DESCRIPTION OF THE TASK:
Go through the entries one line at a time, and gather every line that has the word "Nature".

EXERCISE MATERIAL:

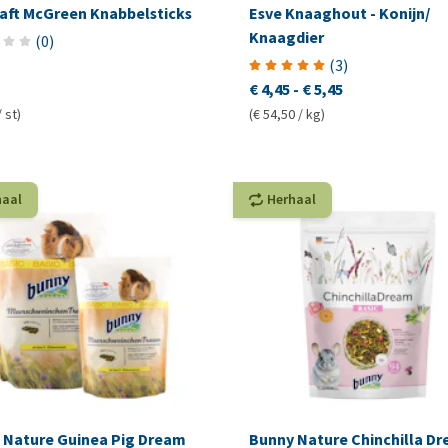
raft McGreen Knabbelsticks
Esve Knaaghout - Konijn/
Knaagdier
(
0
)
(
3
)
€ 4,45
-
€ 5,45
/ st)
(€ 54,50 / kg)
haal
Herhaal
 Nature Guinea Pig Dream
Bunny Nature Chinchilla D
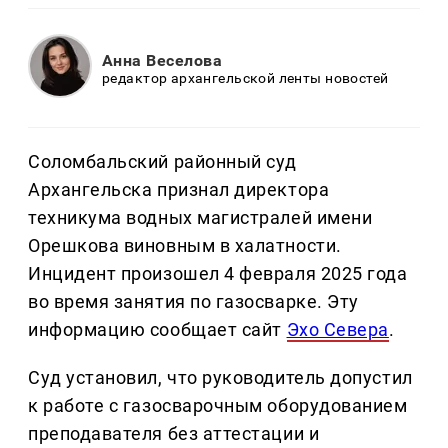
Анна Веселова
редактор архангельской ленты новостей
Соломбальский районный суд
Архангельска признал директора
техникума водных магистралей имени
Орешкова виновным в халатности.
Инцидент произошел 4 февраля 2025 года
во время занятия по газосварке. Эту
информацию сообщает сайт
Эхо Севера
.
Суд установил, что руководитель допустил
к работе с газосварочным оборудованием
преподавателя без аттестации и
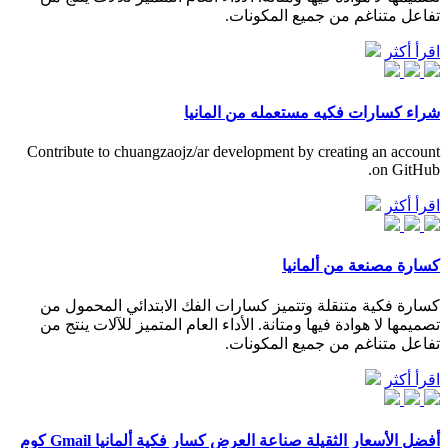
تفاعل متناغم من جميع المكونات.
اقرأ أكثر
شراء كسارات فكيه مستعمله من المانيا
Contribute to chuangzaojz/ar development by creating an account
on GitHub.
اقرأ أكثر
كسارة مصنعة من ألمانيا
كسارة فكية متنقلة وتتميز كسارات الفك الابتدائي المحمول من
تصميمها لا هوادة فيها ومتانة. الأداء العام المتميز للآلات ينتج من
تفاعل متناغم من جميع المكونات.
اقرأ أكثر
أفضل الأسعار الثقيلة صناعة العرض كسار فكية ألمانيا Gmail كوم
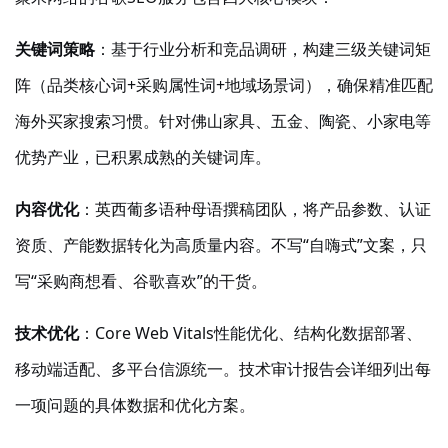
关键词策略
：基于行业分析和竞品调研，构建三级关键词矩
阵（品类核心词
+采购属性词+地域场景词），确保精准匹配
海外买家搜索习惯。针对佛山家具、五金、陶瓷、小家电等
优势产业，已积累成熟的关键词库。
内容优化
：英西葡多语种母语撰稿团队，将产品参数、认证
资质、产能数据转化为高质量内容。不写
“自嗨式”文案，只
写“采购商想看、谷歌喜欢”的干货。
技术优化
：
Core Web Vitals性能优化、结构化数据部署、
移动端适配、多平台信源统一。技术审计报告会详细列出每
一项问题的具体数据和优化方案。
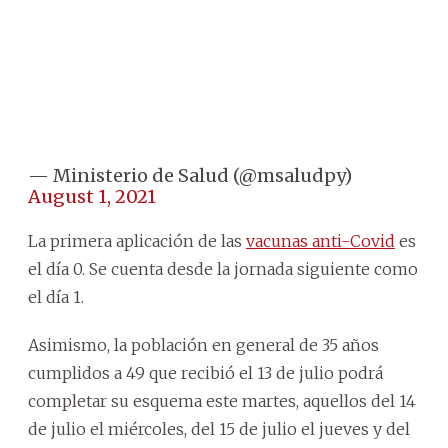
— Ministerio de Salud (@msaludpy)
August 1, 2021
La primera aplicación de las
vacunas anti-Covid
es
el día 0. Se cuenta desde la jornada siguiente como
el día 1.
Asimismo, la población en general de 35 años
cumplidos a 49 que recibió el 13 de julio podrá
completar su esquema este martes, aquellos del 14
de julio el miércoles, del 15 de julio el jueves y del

RESULT BELOW:
 Nature Guinea Pig Dream
Bunny Nature Chinchilla D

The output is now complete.